Al cumplirse el primer mes de la muerte de Carlos Alberto «Indio» Solari, su entorno familiar conmovió a los seguidores al difundir material fotográfico de carácter íntimo registrado la jornada previa a su deceso. La publicación fue realizada a través de los canales oficiales de comunicación del artista por su esposa, Virginia Mones Ruiz, y su hijo Bruno, acompañada por la dedicatoria: «Te amamos tanto viejito».
La imagen inédita exhibe al histórico líder de Patricio Rey y sus Redonditos de Ricota en la cotidianeidad del parque de su residencia ubicada en Parque Leloir, caminando con la asistencia de un bastón. El posteo en redes sociales incorporó además una segunda fotografía que ya había sido dada a conocer previamente por uno de sus colaboradores más cercanos, consolidando un homenaje que alcanzó una masiva repercusión y miles de interacciones por parte de los fanáticos en las plataformas digitales.
El recuerdo de su entorno y los detalles del deceso
La divulgación de este registro adquiere relevancia debido al perfil estrictamente reservado que el cantante de rock nacional mantuvo sobre su ámbito privado durante toda su trayectoria profesional. Días atrás, su asistente Gastón Daus también había expresado públicamente su dolor mediante una sentida carta de despedida en sus redes personales, remarcando la lealtad y los años de trabajo compartido al cuidado del vocalista.

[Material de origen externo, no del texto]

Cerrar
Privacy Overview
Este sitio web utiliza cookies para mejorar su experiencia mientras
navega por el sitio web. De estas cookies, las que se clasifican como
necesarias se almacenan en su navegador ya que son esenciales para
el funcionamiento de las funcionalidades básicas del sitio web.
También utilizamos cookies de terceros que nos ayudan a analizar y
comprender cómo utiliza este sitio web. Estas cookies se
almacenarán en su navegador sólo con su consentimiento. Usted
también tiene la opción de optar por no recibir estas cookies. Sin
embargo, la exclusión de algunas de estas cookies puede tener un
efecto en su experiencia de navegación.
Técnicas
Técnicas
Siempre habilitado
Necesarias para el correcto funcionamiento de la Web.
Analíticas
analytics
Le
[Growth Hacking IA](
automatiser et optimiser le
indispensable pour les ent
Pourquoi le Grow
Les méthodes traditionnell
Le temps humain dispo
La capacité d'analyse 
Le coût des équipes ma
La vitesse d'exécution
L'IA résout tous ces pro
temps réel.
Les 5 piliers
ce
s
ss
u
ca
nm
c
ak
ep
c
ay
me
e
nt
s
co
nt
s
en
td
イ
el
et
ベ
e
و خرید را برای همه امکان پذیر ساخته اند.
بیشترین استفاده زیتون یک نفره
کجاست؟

El fallecimiento del músico se produjo el pasado viernes 5 de junio a los 77 años en su domicilio. Solari convivía desde hacía varios años con las complejidades derivadas del mal de Parkinson, patología que incidió en su retiro definitivo de los escenarios. Posteriormente, los estudios médicos forenses determinaron que la causa inmediata de la muerte respondió a un accidente cerebrovascular (ACV) hemorrágico no traumático.
Una despedida histórica y multitudinaria
El deceso del exlíder de Los Fundamentalistas del Aire Acondicionado y El Míster y los Marsupiales Extintos derivó en una movilización popular sin precedentes para el ámbito cultural argentino. El velatorio formal se llevó a cabo en las instalaciones del Microestadio Municipal José María Gatica, situado en la localidad bonaerense de Villa Domínico, partido de Avellaneda.
Durante un lapso de 18 horas consecutivas entre el domingo 7 y la madrugada del lunes 8 de junio, una cifra estimada en más de medio millón de personas se congregó en las inmediaciones del recinto para ofrecer el último adiós. Las crónicas del sepelio registraron filas de asistentes que alcanzaron los 10 kilómetros de extensión, donde el féretro fue depositado y cubierto por banderas, indumentaria y diversos símbolos de reconocimiento entregados por el público y organismos de derechos humanos.